We use evolutionary, genomic, and ecological tools to ask fundamental questions related to how selection acts on males and females within a species, and how the genome responds to contradictory selection to encode sexually dimorphic phenotypes. Sexual dimorphism is observed in a broad range of traits, including morphology, physiology, behaviour and life history, and is the most common form of intra-specific diversity in animals. It is also increasingly clear that sexual dimorphism has important implications to adaptation and speciation as well as human health.
How is the genome shaped by sexual selection?
The genome is subject to different sexual selection pressures depending on mating system, and we use population genomic tools to identify the strength and specific targets of sex-specific selection across different behavioural ecologies. Our results show that sexual selection is as important a force as natural selection in shaping broad patterns of gene sequence, expression and genome evolution, and that the genome can quickly respond to resolve sexual conflict via sex-specific gene regulation.

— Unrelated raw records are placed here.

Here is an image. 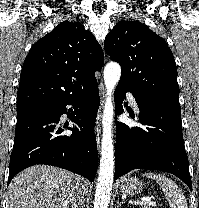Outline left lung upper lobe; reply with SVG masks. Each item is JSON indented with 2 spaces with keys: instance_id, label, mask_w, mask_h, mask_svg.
<instances>
[{
  "instance_id": "obj_1",
  "label": "left lung upper lobe",
  "mask_w": 199,
  "mask_h": 208,
  "mask_svg": "<svg viewBox=\"0 0 199 208\" xmlns=\"http://www.w3.org/2000/svg\"><path fill=\"white\" fill-rule=\"evenodd\" d=\"M104 48L121 65L119 83L150 101L180 107L177 68L163 38L146 25L122 20L106 36Z\"/></svg>"
}]
</instances>
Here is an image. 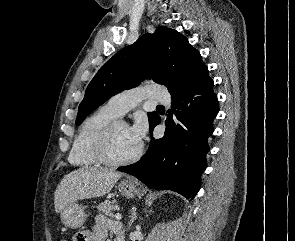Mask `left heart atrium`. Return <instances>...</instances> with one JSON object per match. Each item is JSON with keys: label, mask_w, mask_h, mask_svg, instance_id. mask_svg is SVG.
<instances>
[{"label": "left heart atrium", "mask_w": 295, "mask_h": 241, "mask_svg": "<svg viewBox=\"0 0 295 241\" xmlns=\"http://www.w3.org/2000/svg\"><path fill=\"white\" fill-rule=\"evenodd\" d=\"M147 130L146 122L143 119H138L136 122L129 127V132L132 138L137 142L141 143Z\"/></svg>", "instance_id": "39dd6f15"}]
</instances>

How does sexual selection influence sex chromosome evolution?
There is a complex relationship intertwining sexual selection, sexual conflict and sex chromosome evolution. Once formed, sex chromosomes are the only regions of the genome that differ in presence or dose between females and males, and are therefore predicted to become genomic hotspots for sexual conflict. However, sexual conflict is also thought to precipitate the formation of the sex chromosomes. We use genomic and transcriptomic comparisons between the sex chromosomes and autosomes to differentiate cause from effect in the relationship between sexual conflict and sex chromosomes, and to critically test the role of sex chromosomes in encoding sexually dimorphic traits. We also use natural vatiation in sexual selection to evaluate the role of sexual conflict in sex chromosome formation.

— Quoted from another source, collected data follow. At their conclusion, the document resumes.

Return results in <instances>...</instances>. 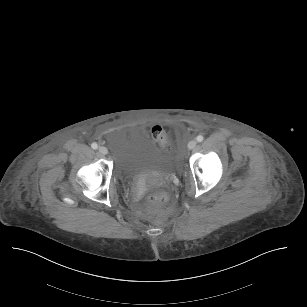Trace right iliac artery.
<instances>
[{
    "instance_id": "obj_1",
    "label": "right iliac artery",
    "mask_w": 307,
    "mask_h": 307,
    "mask_svg": "<svg viewBox=\"0 0 307 307\" xmlns=\"http://www.w3.org/2000/svg\"><path fill=\"white\" fill-rule=\"evenodd\" d=\"M91 147H92L93 149H97V148H98V145H97V143L94 142V143L91 144Z\"/></svg>"
}]
</instances>
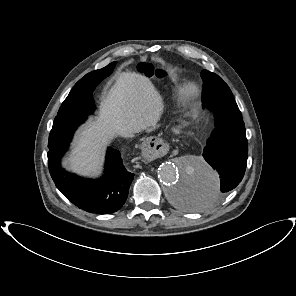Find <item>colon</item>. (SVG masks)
Instances as JSON below:
<instances>
[{
	"mask_svg": "<svg viewBox=\"0 0 296 296\" xmlns=\"http://www.w3.org/2000/svg\"><path fill=\"white\" fill-rule=\"evenodd\" d=\"M138 70L149 78L162 79L164 73L160 70H156L152 65L142 63L138 66Z\"/></svg>",
	"mask_w": 296,
	"mask_h": 296,
	"instance_id": "5ec220e1",
	"label": "colon"
}]
</instances>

How does transcriptional dimorphism encode phenotypic dimorphism?
In order to identify the genomic targets of sexual selection, we must understand how the genome encodes dimorphic phenotypes. Central to this question is the problem of how divergence occurs between the sexes within a species when so much of the genome is shared. It is clear that although some aspects of dimorphism result from genes present in one sex on Y chromosomes, the majority of dimorphism is the product of different expression in males and females of genes that are present in both sexes (sex-biased genes). We combine sequence and expression data, and integrate these with an organismal understanding of phenotypic sex differences to test the predictions linking sex-biased gene expression and sexual dimorphism across multiple levels of biological diversity, including through development, within populations, across populations, and among species.